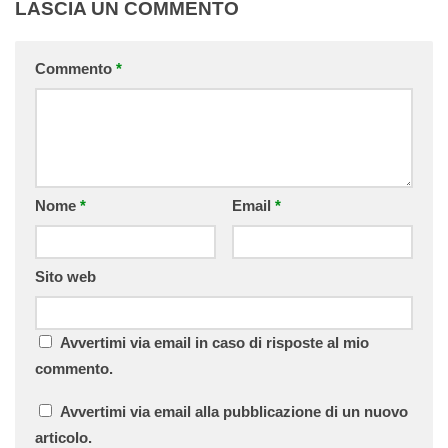
LASCIA UN COMMENTO
Commento
*
Nome
*
Email
*
Sito web
Avvertimi via email in caso di risposte al mio
commento.
Avvertimi via email alla pubblicazione di un nuovo
articolo.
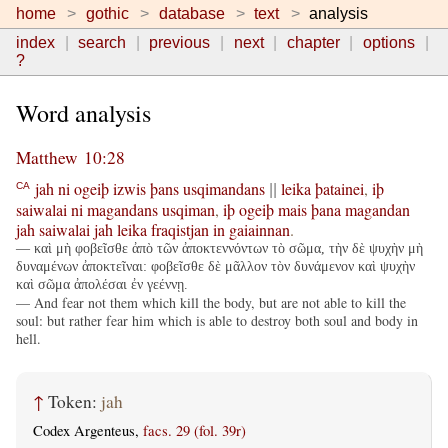
home
gothic
database
text
analysis
index
search
previous
next
chapter
options
?
Word analysis
Matthew 10:28
jah
ni
ogeiþ
izwis
þans
usqimandans
leika
þatainei
,
iþ
CA
||
saiwalai
ni
magandans
usqiman
,
iþ
ogeiþ
mais
þana
magandan
jah
saiwalai
jah
leika
fraqistjan
in
gaiainnan
.
— καὶ μὴ φοβεῖσθε ἀπὸ τῶν ἀποκτεννόντων τὸ σῶμα, τὴν δὲ ψυχὴν μὴ
δυναμένων ἀποκτεῖναι: φοβεῖσθε δὲ μᾶλλον τὸν δυνάμενον καὶ ψυχὴν
καὶ σῶμα ἀπολέσαι ἐν γεέννῃ.
— And fear not them which kill the body, but are not able to kill the
soul: but rather fear him which is able to destroy both soul and body in
hell.
↑
Token:
jah
Codex Argenteus,
facs. 29 (fol. 39r)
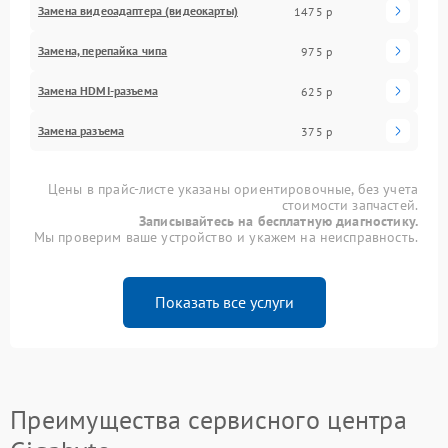
Замена видеоадаптера (видеокарты)
1475 р
Замена, перепайка чипа
975 р
Замена HDMI-разъема
625 р
Замена разъема
375 р
Цены в прайс-листе указаны ориентировочные, без учета
стоимости запчастей.
Записывайтесь на бесплатную диагностику.
Мы проверим ваше устройство и укажем на неисправность.
Показать все услуги
Преимущества сервисного центра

WHAT YOU ARE ASKED TO DO: Exact copy, no pictures: reproduce every entry shown above.

TASK OUTPUT:
LASCIA UN COMMENTO
Commento
*
Nome
*
Email
*
Sito web
Avvertimi via email in caso di risposte al mio
commento.
Avvertimi via email alla pubblicazione di un nuovo
articolo.
home
gothic
database
text
analysis
index
search
previous
next
chapter
options
?
Word analysis
Matthew 10:28
jah
ni
ogeiþ
izwis
þans
usqimandans
leika
þatainei
,
iþ
CA
||
saiwalai
ni
magandans
usqiman
,
iþ
ogeiþ
mais
þana
magandan
jah
saiwalai
jah
leika
fraqistjan
in
gaiainnan
.
— καὶ μὴ φοβεῖσθε ἀπὸ τῶν ἀποκτεννόντων τὸ σῶμα, τὴν δὲ ψυχὴν μὴ
δυναμένων ἀποκτεῖναι: φοβεῖσθε δὲ μᾶλλον τὸν δυνάμενον καὶ ψυχὴν
καὶ σῶμα ἀπολέσαι ἐν γεέννῃ.
— And fear not them which kill the body, but are not able to kill the
soul: but rather fear him which is able to destroy both soul and body in
hell.
↑
Token:
jah
Codex Argenteus,
facs. 29 (fol. 39r)
Замена видеоадаптера (видеокарты)
1475 р
Замена, перепайка чипа
975 р
Замена HDMI-разъема
625 р
Замена разъема
375 р
Цены в прайс-листе указаны ориентировочные, без учета
стоимости запчастей.
Записывайтесь на бесплатную диагностику.
Мы проверим ваше устройство и укажем на неисправность.
Показать все услуги
Преимущества сервисного центра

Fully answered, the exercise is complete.